日本科学未来館の2代目館長、浅川智恵子さん
日本科学未来館の2代目館長、浅川智恵子さん

 2001年に誕生し、今年20周年を迎えた日本科学未来館。節目の年に2代目の館長に就任したのは、浅川智恵子さんだ。小学生の時の事故がもとで視力を失った浅川さんは、ホームページを読み上げる情報アクセス技術や、街歩きの際に行き先まで誘導してくれる「AIスーツケース」など、30年以上にわたりアクセシビリティ技術の研究開発に携わってきた。未来館はこれからどう変わっていくのかなどについて話を聞いた。

子どもも大人も高齢者も、科学を身近に

―これまでの未来館の20年の歩みをどのようにご覧になりますか。

浅川 私が館長に就任することが発表された後、学生から「小学校の時に未来館に行きました!」「ASIMOに感動しました!」と声をかけられました。

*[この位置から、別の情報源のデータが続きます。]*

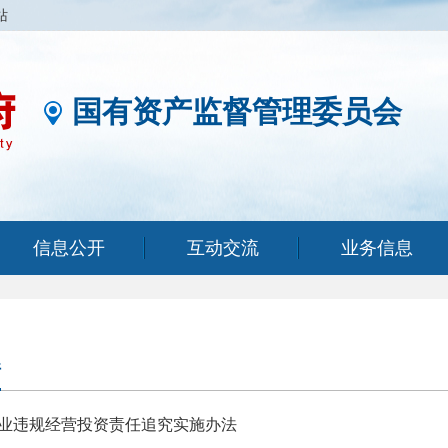
站
国有资产监督管理委员会
信息公开
互动交流
业务信息
件
业违规经营投资责任追究实施办法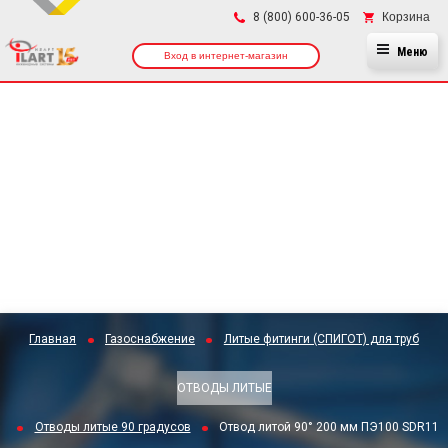
×
Корзина
8 (800) 600-36-05
Меню
Вход в интернет-магазин
Главная
Газоснабжение
Литые фитинги (СПИГОТ) для труб
ОТВОДЫ ЛИТЫЕ
Отводы литые 90 градусов
Отвод литой 90° 200 мм ПЭ100 SDR11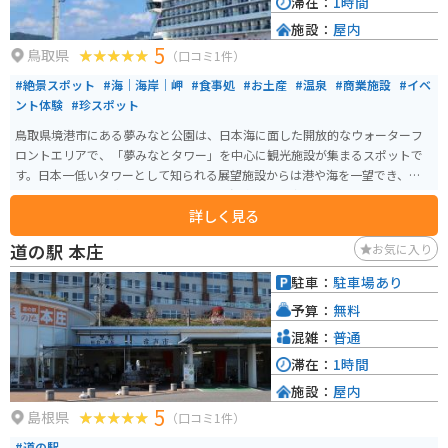
滞在：
1時間
施設：
屋内
5
鳥取県
（口コミ1件）
#絶景スポット
#海｜海岸｜岬
#食事処
#お土産
#温泉
#商業施設
#イベ
ント体験
#珍スポット
鳥取県境港市にある夢みなと公園は、日本海に面した開放的なウォーターフ
ロントエリアで、「夢みなとタワー」を中心に観光施設が集まるスポットで
す。日本一低いタワーとして知られる展望施設からは港や海を一望でき、ゆっ
たりとした景色を楽しめます。周辺には温泉施設や商業施設、フェリーター
詳しく見る
ミナルもあり、散策や休憩に便利な環境が整っています。 特に豪華客船が寄
港するタイミングでは多くの人で賑わい、国際的な港町の雰囲気を感じられ
道の駅 本庄
お気に入り
るのも魅力です。広い敷地と海沿いの道は開放感があり、バイクでの立ち寄
りにも適しており、ツーリングの休憩や景色を楽しむスポットとしてもおす
駐車：
駐車場あり
すめです。
予算：
無料
混雑：
普通
滞在：
1時間
施設：
屋内
5
島根県
（口コミ1件）
#道の駅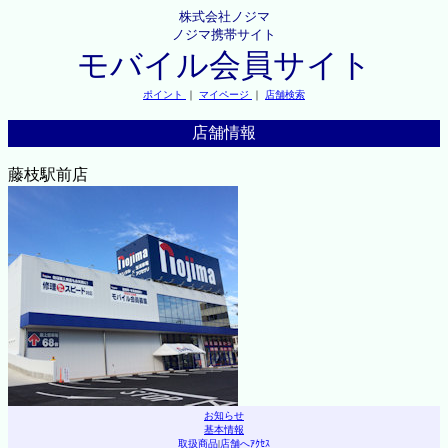
株式会社ノジマ
ノジマ携帯サイト
モバイル会員サイト
ポイント
｜
マイページ
｜
店舗検索
店舗情報
藤枝駅前店
お知らせ
基本情報
取扱商品
|
店舗へｱｸｾｽ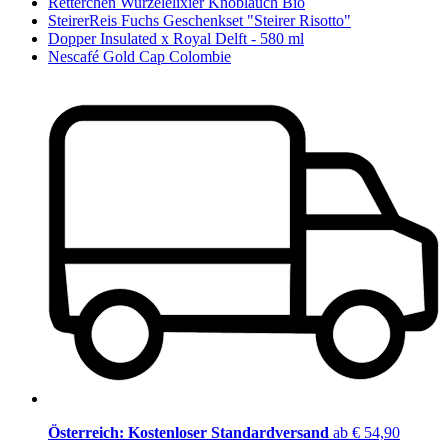
Retterchen Wurzelelixier Knoblauch Bio
SteirerReis Fuchs Geschenkset "Steirer Risotto"
Dopper Insulated x Royal Delft - 580 ml
Nescafé Gold Cap Colombie
Österreich: Kostenloser Standardversand
ab € 54,90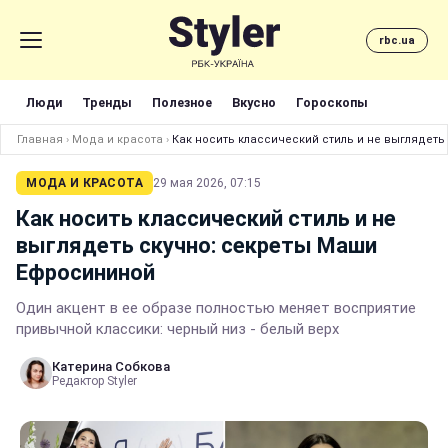
rbc.ua
Люди
Тренды
Полезное
Вкусно
Гороскопы
Главная
›
Мода и красота
›
Как носить классический стиль и не выглядет
МОДА И КРАСОТА
29 мая 2026, 07:15
Как носить классический стиль и не
выглядеть скучно: секреты Маши
Ефросининой
Один акцент в ее образе полностью меняет восприятие
привычной классики: черный низ - белый верх
Катерина Собкова
Редактор Styler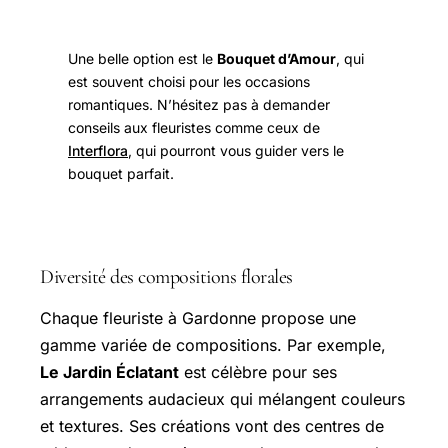
Une belle option est le
Bouquet d’Amour
, qui
est souvent choisi pour les occasions
romantiques. N’hésitez pas à demander
conseils aux fleuristes comme ceux de
Interflora
, qui pourront vous guider vers le
bouquet parfait.
Diversité des compositions florales
Chaque fleuriste à Gardonne propose une
gamme variée de compositions. Par exemple,
Le Jardin Éclatant
est célèbre pour ses
arrangements audacieux qui mélangent couleurs
et textures. Ses créations vont des centres de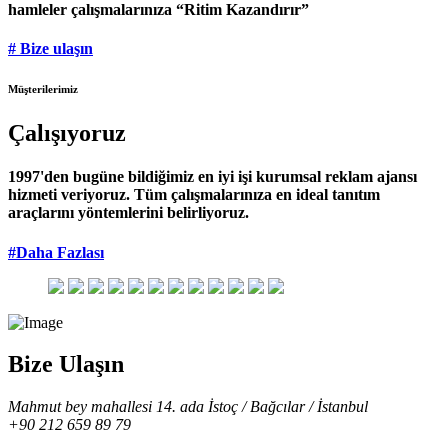
hamleler çalışmalarınıza “Ritim Kazandırır”
# Bize ulaşın
Müşterilerimiz
Çalışıyoruz
1997'den bugüne bildiğimiz en iyi işi kurumsal reklam ajansı
hizmeti veriyoruz. Tüm çalışmalarınıza en ideal tanıtım
araçlarını yöntemlerini belirliyoruz.
#Daha Fazlası
Bize Ulaşın
Mahmut bey mahallesi 14. ada İstoç / Bağcılar / İstanbul
+90 212 659 89 79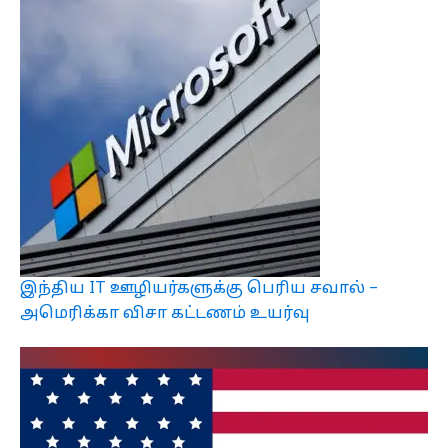
இந்திய IT ஊழியர்களுக்கு பெரிய சவால் –
அமெரிக்கா விசா கட்டணம் உயர்வு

インターネットで情報が伝わる仕組みを可視化した常設展示「インターネット物理モデル」に感動してコンピューターサイエンスをやろうと決めたという学生もいて、実際に私と一緒に研究をしているわけです。小学生がインターネット物理モデルを見て感動したってすごいと思いませんか? こうやって未来館は理系に興味を持つきっかけをたくさんの方に提供してきたんだ、と実感しました。

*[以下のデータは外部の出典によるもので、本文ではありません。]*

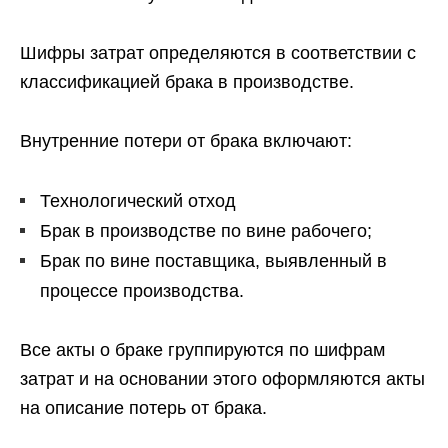
Шифры затрат определяются в соответствии с
классификацией брака в производстве.
Внутренние потери от брака включают:
Технологический отход
Брак в производстве по вине рабочего;
Брак по вине поставщика, выявленный в
процессе производства.
Все акты о браке группируются по шифрам
затрат и на основании этого оформляются акты
на описание потерь от брака.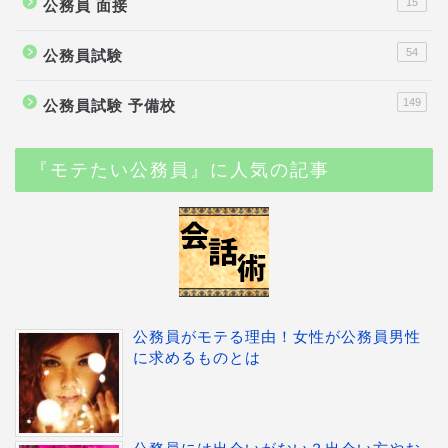
15
公務員 面接
54
公務員試験
149
公務員試験 予備校
『モテたい公務員』に人気の記事
公務員がモテる理由！女性が公務員男性
に求めるものとは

インターネットで情報が伝わる仕組みを視覚的に表した「インターネット物理モデル」(日本科学未来館提供)
インターネットで情報が伝わる仕組みを視覚的に表した「インターネット物理モデル」
(日本科学未来館提供)

 未来館ではこれまで、学校での学びの範囲にとらわれない先端の研究を取り入れた実験教室を行ってきました。テーマはロボットやプログラミングだけでなく、専門的な実験器具を使った化学や生物などです。インターネット物理モデルを見て感動するような子どもたちは、もしかしたら学校では科学技術に対する疑問や興味関心を共有する相手に恵まれないかもしれません。ですが、未来館に来て、その実験教室などでつながって、「自分だけじゃなかった」と小さなコミュニティーができたという話も聞きました。科学というものを中心にして、子どもたちをつないでいくミッションを未来館は果たしてきたのかな、とも思っています。

―これからの未来館はどう変わりますか。

浅川 前館長の毛利衛さんは宇宙飛行士で、宇宙から地球を俯瞰的に見た経験をもとに未来館をリードされていました。私はアクセシビリティという「人」中心の分野の研究者で、そして障がい者です。私のこれまでのバックグラウンドを活かして、今度は「人」の視点から社会、地球、宇宙を見ていくというアプローチをとれればと思っています。 少し先の未来を、未来館に来て想像したり、体験したりするような、そんな展示やイベントをしていきたいですね。

ジオ・コスモスは1000万画素を超える高解像度で、宇宙空間に輝く地球の姿をリアルに映し出す(日本科学未来館提供)
ジオ・コスモスは1000万画素を超える高解像度で、宇宙空間に輝く地球の姿をリアルに映し出す
(日本科学未来館提供)

 未来館の常設展示は、他では見られないような科学技術を体験できるという特徴があると思います。ただ、先に紹介した「インターネット物理モデル」はすでに20年ほど活躍しています。私としては、今の最先端を見せるように常設展示のアップデートサイクルをもう少し短くしていきたい。それを実現する展示制作の仕組みも、みんなで検討しているところです。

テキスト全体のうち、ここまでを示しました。